### PROVIDED INFORMATION
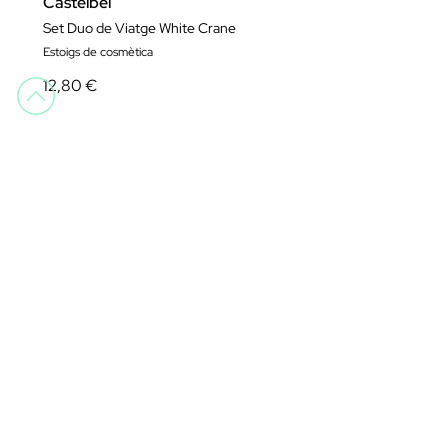
Castelbel
Set Duo de Viatge White Crane
Estoigs de cosmètica
12,80 €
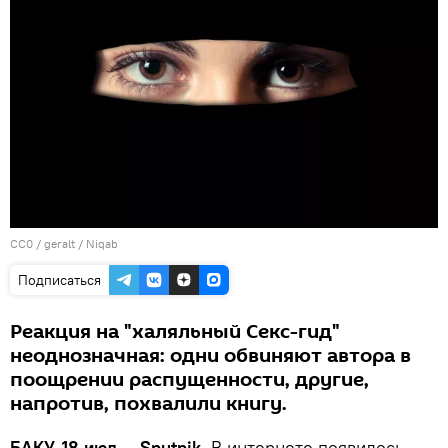
CC0
/
geralt
/
Niqab
Подписаться
Реакция на "халяльный Секс-гид"
неоднозначная: одни обвиняют автора в
поощрении распущенности, другие,
напротив, похвалили книгу.
БАКУ, 18 июл — Sputnik.
В интернете появилось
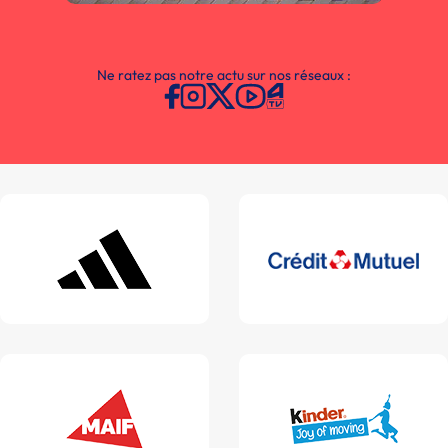
Ne ratez pas notre actu sur nos réseaux :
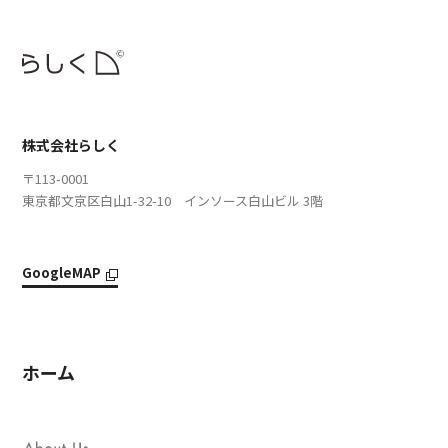
株式会社らしく
〒113-0001
東京都文京区白山1-32-10 インソース白山ビル 3階
GoogleMAP
ホーム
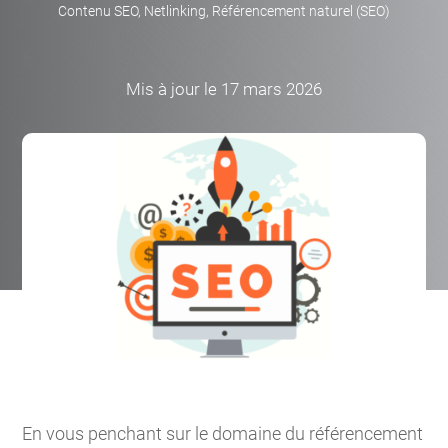
Contenu SEO
,
Netlinking
,
Référencement naturel (SEO)
Mis à jour le 17 mars 2026
En vous penchant sur le domaine du référencement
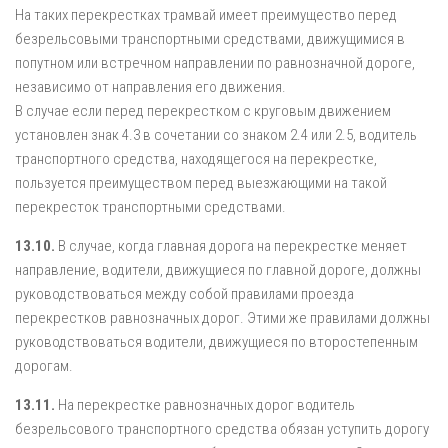
На таких перекрестках трамвай имеет преимущество перед
безрельсовыми транспортными средствами, движущимися в
попутном или встречном направлении по равнозначной дороге,
независимо от направления его движения.
В случае если перед перекрестком с круговым движением
установлен знак 4.3 в сочетании со знаком 2.4 или 2.5, водитель
транспортного средства, находящегося на перекрестке,
пользуется преимуществом перед выезжающими на такой
перекресток транспортными средствами.
13.10.
В случае, когда главная дорога на перекрестке меняет
направление, водители, движущиеся по главной дороге, должны
руководствоваться между собой правилами проезда
перекрестков равнозначных дорог. Этими же правилами должны
руководствоваться водители, движущиеся по второстепенным
дорогам.
13.11.
На перекрестке равнозначных дорог водитель
безрельсового транспортного средства обязан уступить дорогу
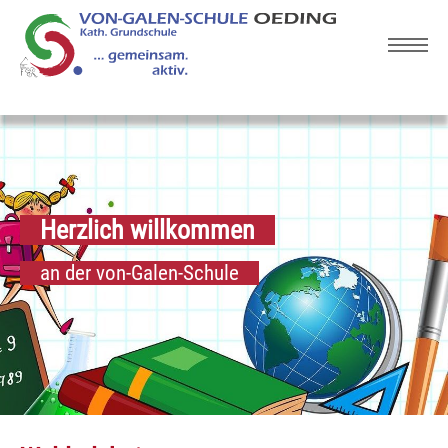
Skip to main navigation
Zum Hauptinhalt springen
Skip to page footer
Herzlich willkommen
an der von-Galen-Schule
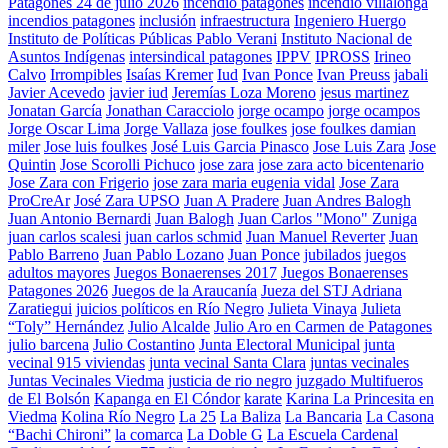
Patagones 24 de julio 2026
incendio patagones
incendio villalonga
incendios patagones
inclusión
infraestructura
Ingeniero Huergo
Instituto de Políticas Públicas Pablo Verani
Instituto Nacional de
Asuntos Indígenas
intersindical patagones
IPPV
IPROSS
Irineo
Calvo
Irrompibles
Isaías Kremer
Iud
Ivan Ponce
Ivan Preuss
jabali
Javier Acevedo
javier iud
Jeremías Loza Moreno
jesus martinez
Jonatan García
Jonathan Caracciolo
jorge ocampo
jorge ocampos
Jorge Oscar Lima
Jorge Vallaza
jose foulkes
jose foulkes damian
miler
Jose luis foulkes
José Luis Garcia Pinasco
Jose Luis Zara
Jose
Quintin
Jose Scorolli Pichuco
jose zara
jose zara acto bicentenario
Jose Zara con Frigerio
jose zara maria eugenia vidal
Jose Zara
ProCreAr
José Zara UPSO
Juan A Pradere
Juan Andres Balogh
Juan Antonio Bernardi
Juan Balogh
Juan Carlos "Mono" Zuniga
juan carlos scalesi
juan carlos schmid
Juan Manuel Reverter
Juan
Pablo Barreno
Juan Pablo Lozano
Juan Ponce
jubilados
juegos
adultos mayores
Juegos Bonaerenses 2017
Juegos Bonaerenses
Patagones 2026
Juegos de la Araucanía
Jueza del STJ Adriana
Zaratiegui
juicios políticos en Río Negro
Julieta Vinaya
Julieta
“Toly” Hernández
Julio Alcalde
Julio Aro en Carmen de Patagones
julio barcena
Julio Costantino
Junta Electoral Municipal
junta
vecinal 915 viviendas
junta vecinal Santa Clara
juntas vecinales
Juntas Vecinales Viedma
justicia de rio negro
juzgado Multifueros
de El Bolsón
Kapanga en El Cóndor
karate
Karina La Princesita en
Viedma
Kolina Río Negro
La 25
La Baliza
La Bancaria
La Casona
“Bachi Chironi”
la comarca
La Doble G
La Escuela Cardenal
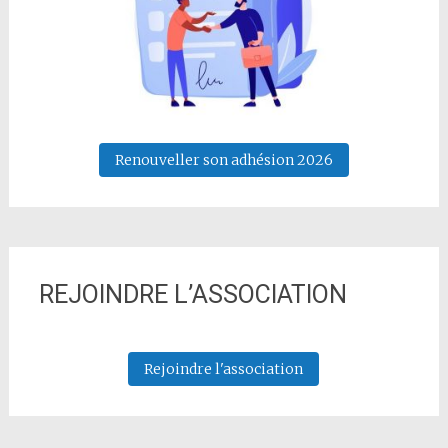
Renouveller son adhésion 2026
REJOINDRE L’ASSOCIATION
Rejoindre l'association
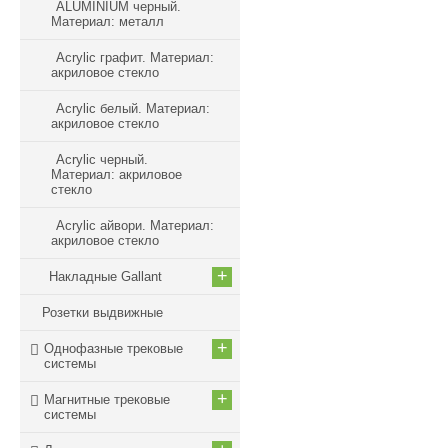
ALUMINIUM черный.
Материал: металл
Acrylic графит. Материал:
акриловое стекло
Acrylic белый. Материал:
акриловое стекло
Acrylic черный.
Материал: акриловое
стекло
Acrylic айвори. Материал:
акриловое стекло
+
Накладные Gallant
Розетки выдвижные
+
Однофазные трековые
системы
+
Магнитные трековые
системы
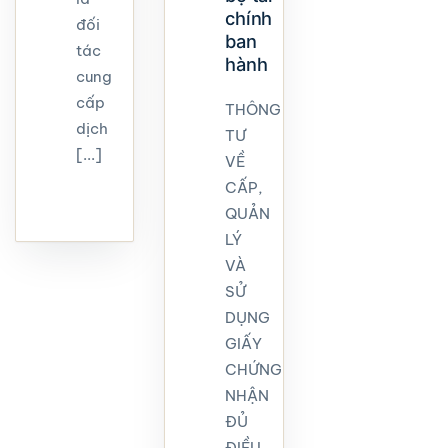
chính
đối
ban
tác
hành
cung
cấp
THÔNG
dịch
TƯ
[...]
VỀ
CẤP,
QUẢN
LÝ
VÀ
SỬ
DỤNG
GIẤY
CHỨNG
NHẬN
ĐỦ
ĐIỀU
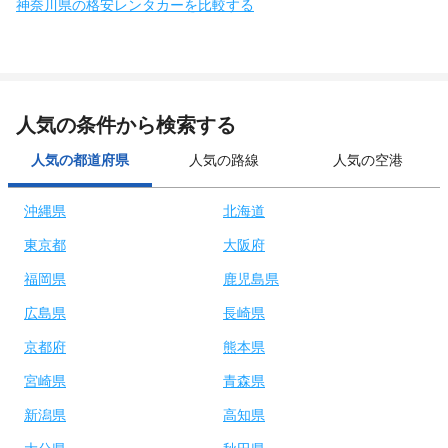
神奈川県の格安レンタカーを比較する
人気の条件から検索する
人気の都道府県
人気の路線
人気の空港
沖縄県
北海道
東京都
大阪府
福岡県
鹿児島県
広島県
長崎県
京都府
熊本県
宮崎県
青森県
新潟県
高知県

### INSTRUCTIONS TO FOLLOW
All of the preceding material should be output verbatim, with the pictures excluded.

### EXERCISE SOLUTION
Castelbel
Set Duo de Viatge White Crane
Estoigs de cosmètica
12,80 €
CC0
/
geralt
/
Niqab
Подписаться
Реакция на "халяльный Секс-гид"
неоднозначная: одни обвиняют автора в
поощрении распущенности, другие,
напротив, похвалили книгу.
БАКУ, 18 июл — Sputnik.
В интернете появилось
Ne ratez pas notre actu sur nos réseaux :
株式会社らしく
〒113-0001
東京都文京区白山1-32-10 インソース白山ビル 3階
GoogleMAP
ホーム
Contenu SEO
,
Netlinking
,
Référencement naturel (SEO)
Mis à jour le 17 mars 2026
En vous penchant sur le domaine du référencement
На таких перекрестках трамвай имеет преимущество перед
безрельсовыми транспортными средствами, движущимися в
попутном или встречном направлении по равнозначной дороге,
независимо от направления его движения.
В случае если перед перекрестком с круговым движением
установлен знак 4.3 в сочетании со знаком 2.4 или 2.5, водитель
транспортного средства, находящегося на перекрестке,
пользуется преимуществом перед выезжающими на такой
перекресток транспортными средствами.
13.10.
В случае, когда главная дорога на перекрестке меняет
направление, водители, движущиеся по главной дороге, должны
руководствоваться между собой правилами проезда
перекрестков равнозначных дорог. Этими же правилами должны
руководствоваться водители, движущиеся по второстепенным
дорогам.
13.11.
На перекрестке равнозначных дорог водитель
безрельсового транспортного средства обязан уступить дорогу
Skip to main navigation
Zum Hauptinhalt springen
Skip to page footer
Herzlich willkommen
an der von-Galen-Schule
Patagones 24 de julio 2026
incendio patagones
incendio villalonga
incendios patagones
inclusión
infraestructura
Ingeniero Huergo
Instituto de Políticas Públicas Pablo Verani
Instituto Nacional de
Asuntos Indígenas
intersindical patagones
IPPV
IPROSS
Irineo
Calvo
Irrompibles
Isaías Kremer
Iud
Ivan Ponce
Ivan Preuss
jabali
Javier Acevedo
javier iud
Jeremías Loza Moreno
jesus martinez
Jonatan García
Jonathan Caracciolo
jorge ocampo
jorge ocampos
Jorge Oscar Lima
Jorge Vallaza
jose foulkes
jose foulkes damian
miler
Jose luis foulkes
José Luis Garcia Pinasco
Jose Luis Zara
Jose
Quintin
Jose Scorolli Pichuco
jose zara
jose zara acto bicentenario
Jose Zara con Frigerio
jose zara maria eugenia vidal
Jose Zara
ProCreAr
José Zara UPSO
Juan A Pradere
Juan Andres Balogh
Juan Antonio Bernardi
Juan Balogh
Juan Carlos "Mono" Zuniga
juan carlos scalesi
juan carlos schmid
Juan Manuel Reverter
Juan
Pablo Barreno
Juan Pablo Lozano
Juan Ponce
jubilados
juegos
adultos mayores
Juegos Bonaerenses 2017
Juegos Bonaerenses
Patagones 2026
Juegos de la Araucanía
Jueza del STJ Adriana
Zaratiegui
juicios políticos en Río Negro
Julieta Vinaya
Julieta
“Toly” Hernández
Julio Alcalde
Julio Aro en Carmen de Patagones
julio barcena
Julio Costantino
Junta Electoral Municipal
junta
vecinal 915 viviendas
junta vecinal Santa Clara
juntas vecinales
Juntas Vecinales Viedma
justicia de rio negro
juzgado Multifueros
de El Bolsón
Kapanga en El Cóndor
karate
Karina La Princesita en
Viedma
Kolina Río Negro
La 25
La Baliza
La Bancaria
La Casona
“Bachi Chironi”
la comarca
La Doble G
La Escuela Cardenal
Renouveller son adhésion 2026
REJOINDRE L’ASSOCIATION
Rejoindre l'association
ALUMINIUM черный.
Материал: металл
Acrylic графит. Материал:
акриловое стекло
Acrylic белый. Материал:
акриловое стекло
Acrylic черный.
Материал: акриловое
стекло
Acrylic айвори. Материал:
акриловое стекло
+
Накладные Gallant
Розетки выдвижные
+
Однофазные трековые
системы
+
Магнитные трековые
системы
chính
đối
ban
tác
hành
cung
cấp
THÔNG
dịch
TƯ
[...]
VỀ
CẤP,
QUẢN
LÝ
VÀ
SỬ
DỤNG
GIẤY
CHỨNG
NHẬN
ĐỦ
ĐIỀU
神奈川県の格安レンタカーを比較する
人気の条件から検索する
人気の都道府県
人気の路線
人気の空港
沖縄県
北海道
東京都
大阪府
福岡県
鹿児島県
広島県
長崎県
京都府
熊本県
宮崎県
青森県
新潟県
高知県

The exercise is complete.